La nomination de Guy Novès à la tête du XV de France en mai 2015 sera l’occasion d’un nouvel épisode du feuilleton. Lors de l’officialisation, sur l’antenne de RMC (où il anime une émission, Direct Laporte), Laporte passe à l’attaque: «Il n’a jamais été tendre avec l’équipe de France. Il a souvent barré la route des sélectionneurs. A Toulouse, on ne pouvait pas aller voir les entraînements. Il ne faut pas oublier tout ça. Je n’ai rien contre sa nomination, mais il n’a pas toujours été réglo avec les entraîneurs. J’espère que les coachs des clubs auront une attitude différente.» Attitude que niera Novès en catimini. Mais le même jour, c’est une autre salve de Laporte qui donne un relief tout particulier à son élection à la tête de FFR aujourd’hui. Elle concerne l’adjoint de Novès, Yannick Bru. «Il y a aussi des choses qui me surprennent.

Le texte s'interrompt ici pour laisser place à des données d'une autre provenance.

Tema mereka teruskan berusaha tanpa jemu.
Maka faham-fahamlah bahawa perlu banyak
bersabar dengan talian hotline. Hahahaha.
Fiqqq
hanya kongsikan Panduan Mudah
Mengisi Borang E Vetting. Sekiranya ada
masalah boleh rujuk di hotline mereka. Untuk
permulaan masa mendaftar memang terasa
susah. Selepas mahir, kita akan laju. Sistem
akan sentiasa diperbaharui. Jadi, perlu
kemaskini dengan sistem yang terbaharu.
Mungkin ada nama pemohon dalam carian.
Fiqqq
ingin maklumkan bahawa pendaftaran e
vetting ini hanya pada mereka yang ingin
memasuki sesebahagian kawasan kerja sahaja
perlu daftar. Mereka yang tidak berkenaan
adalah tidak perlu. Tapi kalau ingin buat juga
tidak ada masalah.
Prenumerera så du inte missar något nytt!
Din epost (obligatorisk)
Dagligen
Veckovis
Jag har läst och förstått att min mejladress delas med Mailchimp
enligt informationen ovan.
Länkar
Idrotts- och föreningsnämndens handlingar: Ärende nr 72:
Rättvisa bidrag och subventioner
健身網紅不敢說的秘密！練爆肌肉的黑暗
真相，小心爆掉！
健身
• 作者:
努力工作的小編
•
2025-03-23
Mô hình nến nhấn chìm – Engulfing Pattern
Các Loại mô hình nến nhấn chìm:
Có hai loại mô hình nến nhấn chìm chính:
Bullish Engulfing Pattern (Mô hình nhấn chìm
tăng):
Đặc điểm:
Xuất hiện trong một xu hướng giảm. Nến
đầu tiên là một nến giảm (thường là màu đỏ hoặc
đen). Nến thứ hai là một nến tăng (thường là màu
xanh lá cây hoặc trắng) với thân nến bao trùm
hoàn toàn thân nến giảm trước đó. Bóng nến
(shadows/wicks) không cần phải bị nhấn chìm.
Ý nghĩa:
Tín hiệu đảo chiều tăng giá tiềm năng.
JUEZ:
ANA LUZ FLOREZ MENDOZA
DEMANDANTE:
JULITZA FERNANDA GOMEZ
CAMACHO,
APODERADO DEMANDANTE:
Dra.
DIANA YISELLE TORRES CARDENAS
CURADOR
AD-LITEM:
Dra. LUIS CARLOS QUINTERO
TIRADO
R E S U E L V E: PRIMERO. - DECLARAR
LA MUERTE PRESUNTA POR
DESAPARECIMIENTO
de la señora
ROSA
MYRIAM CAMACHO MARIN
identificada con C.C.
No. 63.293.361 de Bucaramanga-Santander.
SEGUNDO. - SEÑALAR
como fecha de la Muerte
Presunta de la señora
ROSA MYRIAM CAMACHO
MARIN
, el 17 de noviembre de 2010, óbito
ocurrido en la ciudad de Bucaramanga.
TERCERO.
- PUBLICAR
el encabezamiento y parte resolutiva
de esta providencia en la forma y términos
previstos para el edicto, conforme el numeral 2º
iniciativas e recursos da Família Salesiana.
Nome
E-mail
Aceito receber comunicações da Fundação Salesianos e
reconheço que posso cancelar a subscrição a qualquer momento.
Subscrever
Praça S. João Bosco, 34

J’ai vu Yannick Bru il y a trois mois à Toulon, il me disait qu’il ne pourrait plus jamais entraîner avec Guy Novès et là ils vont faire un duo…» L’intéressé avait apprécié… Cheville ouvrière du staff, Bru est indispensable à Guy Novès. Alors comment toutes ces personnes vont-elles maintenant cohabiter? Contrairement à ce qu’il affirmait en off ces derniers mois, Laporte l’a dit et répété, il veut garder Novès. Mais Novès acceptera-t-il le chaperonnage? D’un côté se trouve un sélectionneur qui a réduit la communication autour du XV de France depuis sa nomination (moins de joueurs devant la presse les semaines de match, absence de débriefing le lendemain, plus de caméras du diffuseur dans les vestiaires) et de l’autre son nouveau président penche pour plus d’ouverture. «L’équipe de France, c’est la vitrine de notre fédération, il faut qu’on ait beaucoup plus de communication» affirmait-il ce week-end. Un premier point d’achoppement donc. Est-ce le dernier?